Rep. Kevin Kiley (R-Calif.) said students repeat “from the river to the sea,” because their teachers tell them that it’s an acceptable phrase to use.

“You said earlier you thought this was antisemitic and you put this on a slide in the classroom, and then students go around the halls saying it,” Kiley said. “I don’t think there’s any anything surprising about that.”

Some Democrats on the committee questioned whether the Republican-led investigation into Jew-hatred was failing to address other forms of bigotry.

“We’ve also been unable to get any hearings on other forms of hate,” said Rep. Bobby Scott (D-Va.). “I’d ask Chancellor Banks, do you deal with other forms of hate other than antisemitism, like homophobia or racism? Do transgender students have a right to be safe in school?”

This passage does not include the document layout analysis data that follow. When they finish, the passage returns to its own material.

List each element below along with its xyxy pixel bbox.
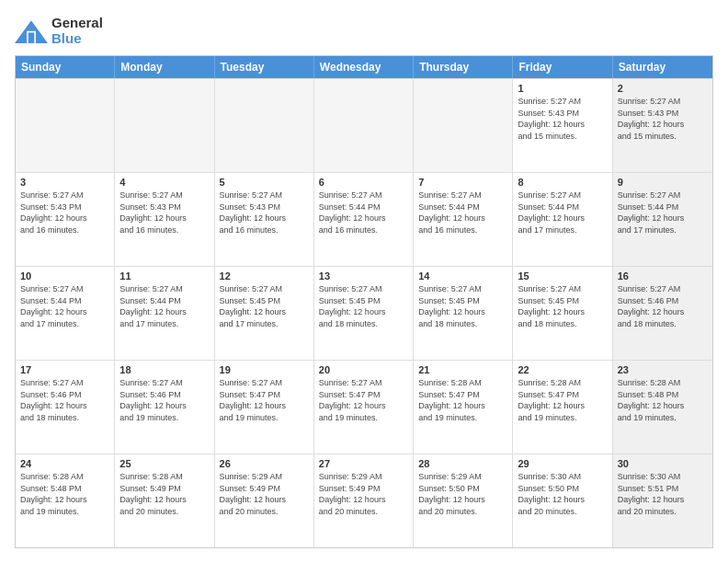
calendar-row: 10Sunrise: 5:27 AM Sunset: 5:44 PM Dayli…	[16, 266, 712, 360]
day-number: 2	[618, 83, 708, 94]
calendar-cell	[215, 79, 314, 172]
day-number: 26	[220, 458, 309, 469]
cell-info: Sunrise: 5:27 AM Sunset: 5:43 PM Dayligh…	[20, 190, 109, 236]
day-number: 3	[20, 177, 109, 188]
day-number: 28	[418, 458, 507, 469]
calendar-cell: 26Sunrise: 5:29 AM Sunset: 5:49 PM Dayli…	[215, 454, 314, 547]
calendar-cell: 18Sunrise: 5:27 AM Sunset: 5:46 PM Dayli…	[115, 361, 214, 454]
calendar-cell: 5Sunrise: 5:27 AM Sunset: 5:43 PM Daylig…	[215, 173, 314, 266]
day-number: 1	[518, 83, 607, 94]
day-number: 27	[319, 458, 408, 469]
header-cell-thursday: Thursday	[414, 56, 513, 78]
calendar-body: 1Sunrise: 5:27 AM Sunset: 5:43 PM Daylig…	[16, 78, 712, 547]
cell-info: Sunrise: 5:27 AM Sunset: 5:45 PM Dayligh…	[418, 283, 507, 329]
header-cell-sunday: Sunday	[16, 56, 115, 78]
calendar-cell: 29Sunrise: 5:30 AM Sunset: 5:50 PM Dayli…	[513, 454, 612, 547]
day-number: 17	[20, 364, 109, 375]
calendar-header: SundayMondayTuesdayWednesdayThursdayFrid…	[16, 56, 712, 78]
calendar-cell: 7Sunrise: 5:27 AM Sunset: 5:44 PM Daylig…	[414, 173, 513, 266]
calendar-cell: 16Sunrise: 5:27 AM Sunset: 5:46 PM Dayli…	[613, 267, 712, 360]
day-number: 20	[319, 364, 408, 375]
calendar-cell: 11Sunrise: 5:27 AM Sunset: 5:44 PM Dayli…	[115, 267, 214, 360]
cell-info: Sunrise: 5:28 AM Sunset: 5:49 PM Dayligh…	[119, 471, 209, 517]
logo-text: General Blue	[51, 15, 103, 46]
calendar-cell: 13Sunrise: 5:27 AM Sunset: 5:45 PM Dayli…	[314, 267, 414, 360]
calendar-cell: 25Sunrise: 5:28 AM Sunset: 5:49 PM Dayli…	[115, 454, 214, 547]
calendar-cell: 8Sunrise: 5:27 AM Sunset: 5:44 PM Daylig…	[513, 173, 612, 266]
cell-info: Sunrise: 5:27 AM Sunset: 5:43 PM Dayligh…	[220, 190, 309, 236]
day-number: 9	[618, 177, 708, 188]
page: General Blue SundayMondayTuesdayWednesda…	[0, 0, 728, 563]
cell-info: Sunrise: 5:27 AM Sunset: 5:47 PM Dayligh…	[319, 377, 408, 423]
cell-info: Sunrise: 5:29 AM Sunset: 5:49 PM Dayligh…	[220, 471, 309, 517]
calendar-cell: 3Sunrise: 5:27 AM Sunset: 5:43 PM Daylig…	[16, 173, 115, 266]
header-row: General Blue	[15, 15, 713, 46]
cell-info: Sunrise: 5:27 AM Sunset: 5:44 PM Dayligh…	[319, 190, 408, 236]
day-number: 5	[220, 177, 309, 188]
day-number: 16	[618, 270, 708, 282]
calendar-cell	[314, 79, 414, 172]
calendar-cell	[115, 79, 214, 172]
day-number: 24	[20, 458, 109, 469]
calendar-cell: 22Sunrise: 5:28 AM Sunset: 5:47 PM Dayli…	[513, 361, 612, 454]
calendar-cell: 27Sunrise: 5:29 AM Sunset: 5:49 PM Dayli…	[314, 454, 414, 547]
cell-info: Sunrise: 5:27 AM Sunset: 5:47 PM Dayligh…	[220, 377, 309, 423]
cell-info: Sunrise: 5:27 AM Sunset: 5:46 PM Dayligh…	[618, 283, 708, 329]
calendar-cell: 1Sunrise: 5:27 AM Sunset: 5:43 PM Daylig…	[513, 79, 612, 172]
logo-icon	[15, 17, 48, 43]
day-number: 4	[119, 177, 209, 188]
day-number: 13	[319, 270, 408, 282]
calendar-cell: 4Sunrise: 5:27 AM Sunset: 5:43 PM Daylig…	[115, 173, 214, 266]
day-number: 11	[119, 270, 209, 282]
svg-rect-2	[28, 32, 35, 42]
day-number: 19	[220, 364, 309, 375]
day-number: 7	[418, 177, 507, 188]
day-number: 25	[119, 458, 209, 469]
cell-info: Sunrise: 5:27 AM Sunset: 5:44 PM Dayligh…	[418, 190, 507, 236]
calendar-cell	[16, 79, 115, 172]
calendar-row: 17Sunrise: 5:27 AM Sunset: 5:46 PM Dayli…	[16, 360, 712, 454]
day-number: 10	[20, 270, 109, 282]
calendar-cell: 28Sunrise: 5:29 AM Sunset: 5:50 PM Dayli…	[414, 454, 513, 547]
calendar-cell: 2Sunrise: 5:27 AM Sunset: 5:43 PM Daylig…	[613, 79, 712, 172]
cell-info: Sunrise: 5:27 AM Sunset: 5:44 PM Dayligh…	[119, 283, 209, 329]
day-number: 14	[418, 270, 507, 282]
cell-info: Sunrise: 5:27 AM Sunset: 5:43 PM Dayligh…	[618, 96, 708, 142]
cell-info: Sunrise: 5:27 AM Sunset: 5:44 PM Dayligh…	[618, 190, 708, 236]
calendar-row: 24Sunrise: 5:28 AM Sunset: 5:48 PM Dayli…	[16, 454, 712, 547]
header-cell-friday: Friday	[513, 56, 612, 78]
header-cell-tuesday: Tuesday	[215, 56, 314, 78]
calendar-cell: 20Sunrise: 5:27 AM Sunset: 5:47 PM Dayli…	[314, 361, 414, 454]
calendar-cell: 12Sunrise: 5:27 AM Sunset: 5:45 PM Dayli…	[215, 267, 314, 360]
calendar-cell: 14Sunrise: 5:27 AM Sunset: 5:45 PM Dayli…	[414, 267, 513, 360]
calendar-cell: 19Sunrise: 5:27 AM Sunset: 5:47 PM Dayli…	[215, 361, 314, 454]
day-number: 30	[618, 458, 708, 469]
day-number: 29	[518, 458, 607, 469]
day-number: 21	[418, 364, 507, 375]
calendar-cell: 21Sunrise: 5:28 AM Sunset: 5:47 PM Dayli…	[414, 361, 513, 454]
header-cell-monday: Monday	[115, 56, 214, 78]
header-cell-wednesday: Wednesday	[314, 56, 414, 78]
cell-info: Sunrise: 5:27 AM Sunset: 5:46 PM Dayligh…	[20, 377, 109, 423]
day-number: 18	[119, 364, 209, 375]
cell-info: Sunrise: 5:27 AM Sunset: 5:45 PM Dayligh…	[319, 283, 408, 329]
cell-info: Sunrise: 5:30 AM Sunset: 5:51 PM Dayligh…	[618, 471, 708, 517]
calendar-cell: 6Sunrise: 5:27 AM Sunset: 5:44 PM Daylig…	[314, 173, 414, 266]
cell-info: Sunrise: 5:29 AM Sunset: 5:50 PM Dayligh…	[418, 471, 507, 517]
header-cell-saturday: Saturday	[613, 56, 712, 78]
cell-info: Sunrise: 5:28 AM Sunset: 5:47 PM Dayligh…	[518, 377, 607, 423]
calendar-cell: 30Sunrise: 5:30 AM Sunset: 5:51 PM Dayli…	[613, 454, 712, 547]
cell-info: Sunrise: 5:28 AM Sunset: 5:48 PM Dayligh…	[618, 377, 708, 423]
cell-info: Sunrise: 5:28 AM Sunset: 5:47 PM Dayligh…	[418, 377, 507, 423]
day-number: 12	[220, 270, 309, 282]
calendar-cell: 9Sunrise: 5:27 AM Sunset: 5:44 PM Daylig…	[613, 173, 712, 266]
calendar-row: 1Sunrise: 5:27 AM Sunset: 5:43 PM Daylig…	[16, 78, 712, 172]
day-number: 23	[618, 364, 708, 375]
cell-info: Sunrise: 5:27 AM Sunset: 5:46 PM Dayligh…	[119, 377, 209, 423]
calendar-cell	[414, 79, 513, 172]
calendar: SundayMondayTuesdayWednesdayThursdayFrid…	[15, 55, 713, 548]
calendar-cell: 24Sunrise: 5:28 AM Sunset: 5:48 PM Dayli…	[16, 454, 115, 547]
calendar-cell: 15Sunrise: 5:27 AM Sunset: 5:45 PM Dayli…	[513, 267, 612, 360]
calendar-cell: 17Sunrise: 5:27 AM Sunset: 5:46 PM Dayli…	[16, 361, 115, 454]
cell-info: Sunrise: 5:27 AM Sunset: 5:45 PM Dayligh…	[518, 283, 607, 329]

Rep. Jamaal Bowman (D-N.Y.), a former New York City schoolteacher who is one of the harshest critics of Israel in Congress, said his congressional colleagues are accusing teachers hypocritically. 

“I have members of Congress talking about teachers teaching hate. None of them have an education background, by the way,” Bowman said. 

“I work in Congress. When you go in the rotunda and you look at American history, you see colonists coming in and taking over America from the Native Americans,” he said. “There is no reference to the black people who built this country in our rotunda. But we’re scolding you about teaching hate.”

“Do you know how many black statues there are in the Capitol? Three,” Bowman added. “You know how many Confederate statues there are in the Capitol? 12.”

“I work in an institution that teaches hate—and with our policy,” he said.

Bowman also said that schools are failing to teach about “a part of the history where the Jewish people and Muslims and Christians lived together in harmony in the Middle East and different parts of the world.”

Rep. Aaron Bean (R-Fla.), who chaired the subcommittee hearing, said that he hopes that the discussion will be an example for school districts across the country to address Jew-hatred.

“Hopefully it’s not only a wake-up call for your school districts, but to everybody that’s watching across America,” Bean said. “It’s 2024. There’s no place for this at all in America.”